----- MATERIAL FOR THIS TASK -----

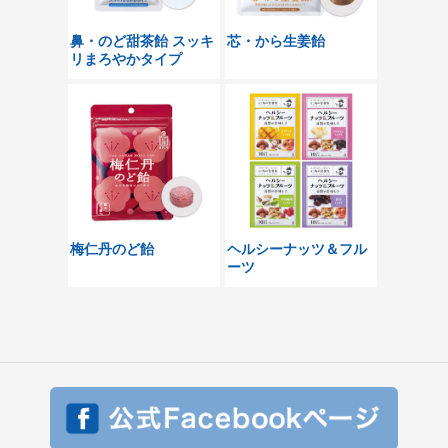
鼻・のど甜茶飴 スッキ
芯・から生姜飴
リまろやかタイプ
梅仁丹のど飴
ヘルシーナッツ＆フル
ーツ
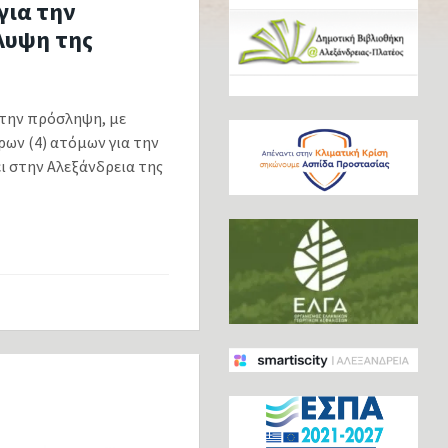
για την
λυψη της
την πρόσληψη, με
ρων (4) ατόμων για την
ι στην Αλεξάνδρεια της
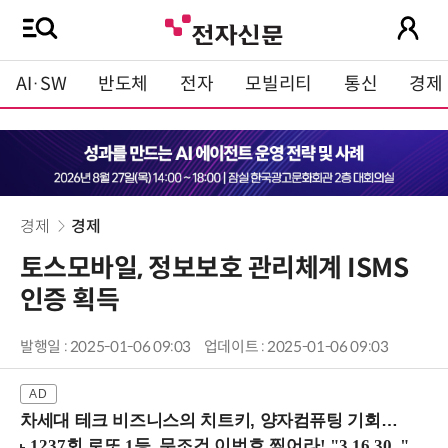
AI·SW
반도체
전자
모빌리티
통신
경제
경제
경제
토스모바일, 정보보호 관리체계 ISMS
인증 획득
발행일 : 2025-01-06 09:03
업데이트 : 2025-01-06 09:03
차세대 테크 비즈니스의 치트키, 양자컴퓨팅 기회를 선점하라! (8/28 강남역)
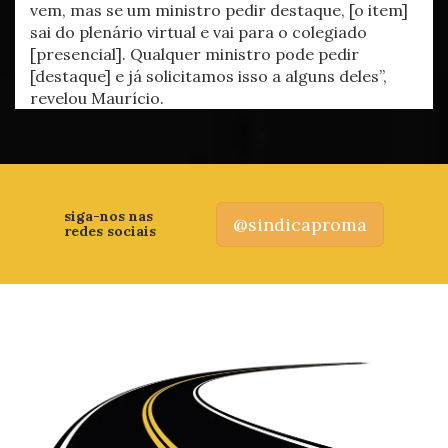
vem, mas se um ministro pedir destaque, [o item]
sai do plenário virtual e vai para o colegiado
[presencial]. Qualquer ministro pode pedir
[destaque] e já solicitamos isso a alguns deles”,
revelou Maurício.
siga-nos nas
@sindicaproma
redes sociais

-----
----- MATERIAL FOR THIS TASK -----

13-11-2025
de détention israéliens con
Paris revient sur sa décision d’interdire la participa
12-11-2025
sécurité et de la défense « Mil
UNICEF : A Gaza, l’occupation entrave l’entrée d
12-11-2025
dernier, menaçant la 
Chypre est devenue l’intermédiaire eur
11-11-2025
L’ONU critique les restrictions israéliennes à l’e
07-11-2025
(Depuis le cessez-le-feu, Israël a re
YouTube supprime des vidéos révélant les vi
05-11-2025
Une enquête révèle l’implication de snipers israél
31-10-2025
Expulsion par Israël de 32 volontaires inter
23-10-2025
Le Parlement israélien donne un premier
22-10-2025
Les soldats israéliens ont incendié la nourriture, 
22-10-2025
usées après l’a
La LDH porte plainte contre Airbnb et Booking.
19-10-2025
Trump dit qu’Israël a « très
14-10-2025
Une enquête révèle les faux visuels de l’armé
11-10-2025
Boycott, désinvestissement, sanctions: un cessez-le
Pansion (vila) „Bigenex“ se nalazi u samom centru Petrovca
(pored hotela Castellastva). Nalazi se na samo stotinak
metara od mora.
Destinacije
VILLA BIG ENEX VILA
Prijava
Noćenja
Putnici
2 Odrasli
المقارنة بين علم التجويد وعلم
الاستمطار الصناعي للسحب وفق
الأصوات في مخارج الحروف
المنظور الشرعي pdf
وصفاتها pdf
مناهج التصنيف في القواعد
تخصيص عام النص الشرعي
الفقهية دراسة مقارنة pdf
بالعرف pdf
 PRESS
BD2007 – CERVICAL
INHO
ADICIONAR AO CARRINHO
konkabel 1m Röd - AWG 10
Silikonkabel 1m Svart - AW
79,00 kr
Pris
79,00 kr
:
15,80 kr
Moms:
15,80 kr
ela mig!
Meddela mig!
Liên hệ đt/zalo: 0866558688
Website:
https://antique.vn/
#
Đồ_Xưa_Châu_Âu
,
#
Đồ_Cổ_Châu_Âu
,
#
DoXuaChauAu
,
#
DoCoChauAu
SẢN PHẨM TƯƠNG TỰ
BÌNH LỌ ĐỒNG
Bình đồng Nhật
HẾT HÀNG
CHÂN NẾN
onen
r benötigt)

-----

Of the entries above, transcribe exactly those lines that fall between the line containing "المقارنة بين علم التجويد وعلم" and the line containing "r benötigt)", together with those two lines.

المقارنة بين علم التجويد وعلم
الاستمطار الصناعي للسحب وفق
الأصوات في مخارج الحروف
المنظور الشرعي pdf
وصفاتها pdf
مناهج التصنيف في القواعد
تخصيص عام النص الشرعي
الفقهية دراسة مقارنة pdf
بالعرف pdf
 PRESS
BD2007 – CERVICAL
INHO
ADICIONAR AO CARRINHO
konkabel 1m Röd - AWG 10
Silikonkabel 1m Svart - AW
79,00 kr
Pris
79,00 kr
:
15,80 kr
Moms:
15,80 kr
ela mig!
Meddela mig!
Liên hệ đt/zalo: 0866558688
Website:
https://antique.vn/
#
Đồ_Xưa_Châu_Âu
,
#
Đồ_Cổ_Châu_Âu
,
#
DoXuaChauAu
,
#
DoCoChauAu
SẢN PHẨM TƯƠNG TỰ
BÌNH LỌ ĐỒNG
Bình đồng Nhật
HẾT HÀNG
CHÂN NẾN
onen
r benötigt)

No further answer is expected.